What is the use of User Defined Functions in SQL Server in spite of having disadvantages like Temp tables cannot be used in functions? Would suggest scrapping functions in the future releases of SQL Server?
That totally depends on the user requirement.
There are products built without any functions too.
Microsoft can't possibly supply every function anyone could ever possibly want... So they provide a tool that allows us to create our own (often to our own disadvantage). Not being able to create temp tables in UDFs??? There are 3 classes of UDFs... and two of the are "Table Valued Functions".
It's true that their inability to perform side affecting actions and determinism can pose some limitations, but I've seen some very talented developers come up with some very ingenious functions and provide functionality that would fall somewhere between extremely difficult and impossible without them.
To add to what Jason stated...
MS has also taken to adding common functions such as the new Split_String() function. They probably wouldn't have done such a thing if so many people hadn't actually created their own function to split strings. I'm really happy that MS is starting to get with it except that except they bloody well did it wrong. They didn't include an "element position column", it returns no output when given a NULL input, there's no way to absolutely guarantee the order of the return, and MS refuses to say the order of the return is guaranteed. Imagine if the only thing we could do is what MS actually provided a function for.
As for not being able to perform side affecting actions, that would go against nearly ever programming paradigm there ever was or is. I can think of a couple of places where that would be a nice to have feature but the work arounds are incredible simple to accomplish, so no biggee there and, there are a couple of us that DO know how to make them side affecting For example, there are many MS provided stored procedures, such as sp_Who that provide the kind of output we want but no way to filter it unless we first dump the output to a Temp Table and then select what we want from that table. Using the trick of being able to execute a stored procedure that takes no parameters from an iTVF (inline table valued function) that uses OPENQUERY, we can avoid all of that and use the function in a FROM clause or CROSS APPLY operator and filter with a simple WHERE clause without having to go through the ardor of creating a Temp Table to hold every bloody column that is returned from the stored procedure itself.
There are also problems with using non-deterministic intrinsic functions within a function. For example, you can't use NEWID() directly in a function. You can, however, call a view from a function and so it's a simple matter of making a view with one column and one row made by "SELECT NEWID() as MyNewID" and then calling the view from the function. Heh... I call that "box thinking". The quote here is that "Before you can think outside the box, you must first realized... you're in a box".
Functions also allow for what every good programming language allows for... code reuse and abstraction.
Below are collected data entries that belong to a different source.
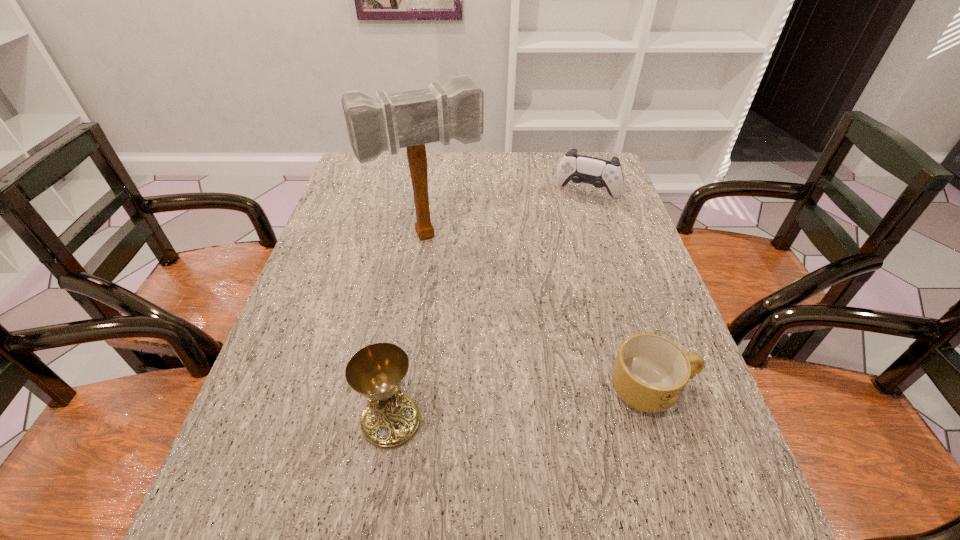 Where is `free location located 0.380m at the head of the mallet`? free location located 0.380m at the head of the mallet is located at coordinates (501, 366).

At what (x,y) coordinates should I click in order to perform the action: click on free space located 0.100m at the head of the mallet. Please return your answer as a coordinate pair (x, y). Looking at the image, I should click on (458, 280).

Where is `vacant point located at the head of the mallet`? vacant point located at the head of the mallet is located at coordinates (492, 348).

Identify the location of object present at the far edge. (600, 173).

This screenshot has height=540, width=960. I want to click on object at the near edge, so click(391, 419).

Find the location of a particular element. object located in the left edge section of the desktop is located at coordinates (411, 119).

The height and width of the screenshot is (540, 960). In order to click on mug at the right edge in this screenshot , I will do `click(650, 372)`.

Locate an element on the screen. The width and height of the screenshot is (960, 540). control that is at the right edge is located at coordinates (600, 173).

You are a GUI agent. You are given a task and a screenshot of the screen. Output one action in this format:
    pyautogui.click(x=<x>, y=<y>)
    Task: Click on the object that is positioned at the far right corner
    The image size is (960, 540).
    Given the screenshot: What is the action you would take?
    pyautogui.click(x=600, y=173)

In the image, there is a desktop. In order to click on vacant area at the far edge in this screenshot , I will do `click(429, 159)`. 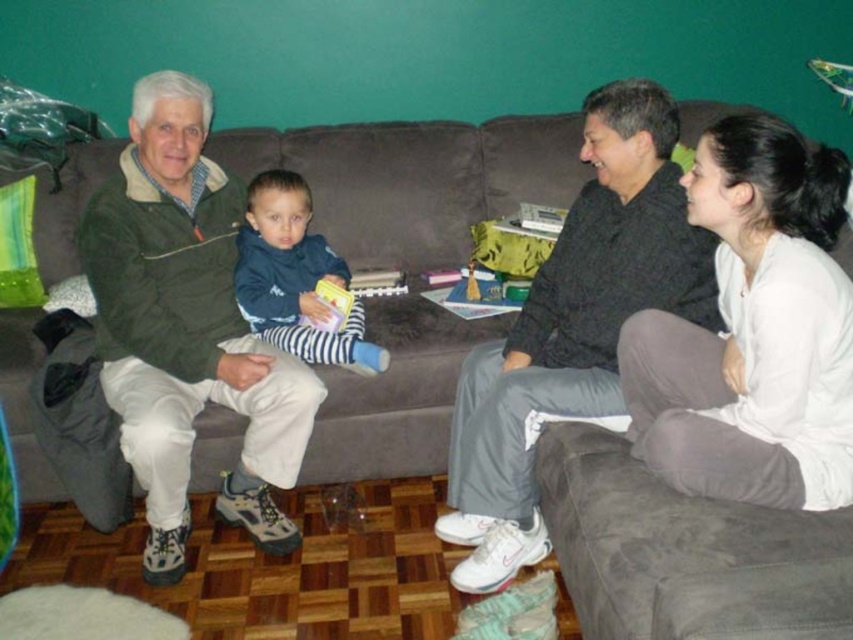 From the picture: You are a photographer taking a picture of the dark gray pants at right and the blue striped pants at center. Which one should you focus on first if you want to capture both in the same frame?

The dark gray pants at right is positioned on the right side of blue striped pants at center, so you should focus on the blue striped pants at center first to ensure both are in frame.

You are trying to decide which item is more suitable for a cold winter day. Based on the thickness, which item from the green textured jacket at left and the dark gray pants at right would be better?

The green textured jacket at left is thinner than the dark gray pants at right, so the dark gray pants at right would be better for a cold winter day due to their greater thickness.

Looking at the dark gray pants at right and the blue striped pants at center, which pair has a wider leg opening?

The dark gray pants at right has a wider leg opening since its width is larger than the blue striped pants at center. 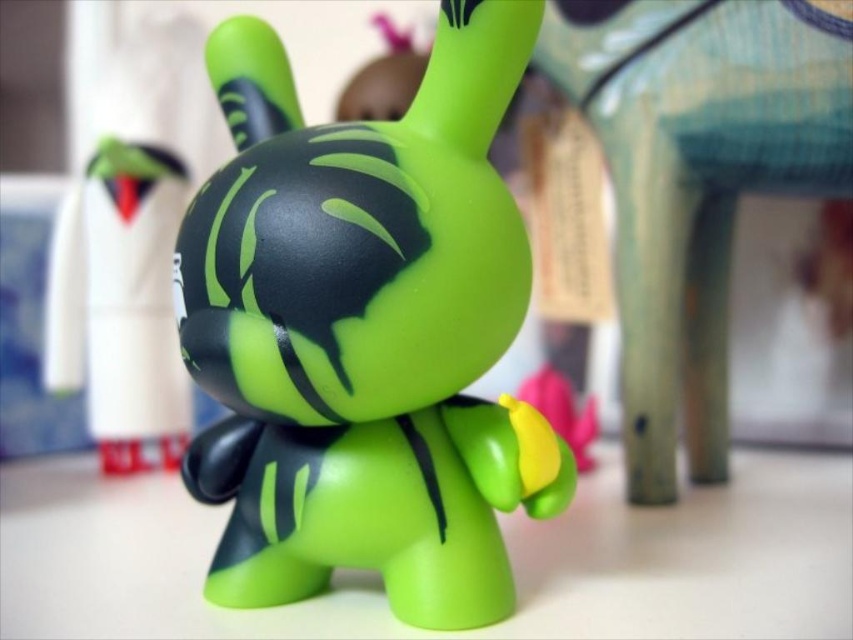 You are looking at the toy figurine display. There are two points marked in the image. The first point is at coordinates point (804, 77) and the second is at point (143, 324). Which of these two points is closer to you?

Point (804, 77) is closer to the viewer than point (143, 324).

You are organizing a toy collection and need to place the matte green plastic toy at center and the green matte toy at center on a shelf. According to the image, which toy should be placed on top to ensure proper display?

The green matte toy at center should be placed on top of the matte green plastic toy at center since the matte green plastic toy at center is positioned under the green matte toy at center in the image. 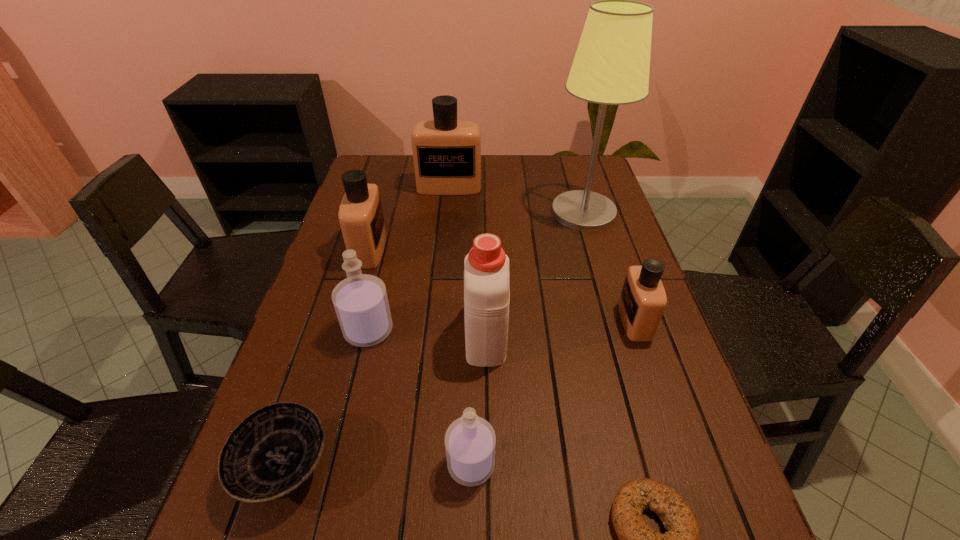 What are the coordinates of `the smaller purple perfume` in the screenshot? It's located at (470, 441).

Find the location of a particular element. Image resolution: width=960 pixels, height=540 pixels. the nearer purple perfume is located at coordinates (470, 441).

Identify the location of bowl. (272, 453).

At what (x,y) coordinates should I click in order to perform the action: click on vacant region located on the left of the tallest object. Please return your answer as a coordinate pair (x, y). Looking at the image, I should click on [465, 212].

You are a GUI agent. You are given a task and a screenshot of the screen. Output one action in this format:
    pyautogui.click(x=<x>, y=<y>)
    Task: Click on the free region located on the front label of the biggest beige perfume
    This screenshot has height=540, width=960.
    Given the screenshot: What is the action you would take?
    pyautogui.click(x=445, y=228)

What are the coordinates of `blank space located on the handle side of the white detergent` in the screenshot? It's located at (485, 218).

Where is `vacant space positioned 0.180m on the handle side of the white detergent`? The width and height of the screenshot is (960, 540). vacant space positioned 0.180m on the handle side of the white detergent is located at coordinates (485, 258).

You are a GUI agent. You are given a task and a screenshot of the screen. Output one action in this format:
    pyautogui.click(x=<x>, y=<y>)
    Task: Click on the vacant space located 0.400m on the handle side of the white detergent
    
    Given the screenshot: What is the action you would take?
    pyautogui.click(x=484, y=213)

Locate an element on the screen. vacant space located on the front of the bigger purple perfume is located at coordinates (334, 474).

Where is `vacant space located 0.180m on the front label of the second nearest beige perfume`? The height and width of the screenshot is (540, 960). vacant space located 0.180m on the front label of the second nearest beige perfume is located at coordinates (447, 249).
Imagine having to write the code to split string every time you needed to split strings instead of just calling the function through a CROSS APPLY.
Saying that functions should be scrapped because they can't access Temp Tables or because they are missing other functionality is a bit like say that pants should have no pockets because the pockets can't carry what a dump trunk can. Even small tools are incredibly important when you need them.
Ladies & gents... Jeff Moden!
Talk about the right guy on the right thread.
No arguments from me... IIRC, both restrictions are were part of the mathematical definition of a function before there were computers to apply them to. But... You admit that MS plays by a different set of rules than they make us play by. CHECKSUM, CASE, COALESCE & a few of the DMFs for example, allow for a varying number of optional parameters...
So, they don't follow the strict definition of determinism... Then again, they're also referred to as expressions CASE & COALESCE are technically considered "expressions"... so I suppose what I really want is , "User Defined Expressions".
Also... You can't tell me that you're not looking forward to the when we get inline scalar functions...
A preprocessor with Macros would do me ...
Can't quite bring myself to use Erland Sommarskog's preprocessor, c'oz I'd have to run it on all code changes before I could apply them - even in DEV.
Erland Sommarskog... That's guy's not just in another league... He's playing an entirely different sport. Anytime I read any part of his blog, I realize just how much I have yet to learn.
You're too kind. Thanks for the kudo, kind Sir.
They are well deserved... The funny thing is,I had you, Adam Machanic & Itzik Ben-Gan, specifically in mind when I made the previous comment. So you showing up when you did was perfect timing.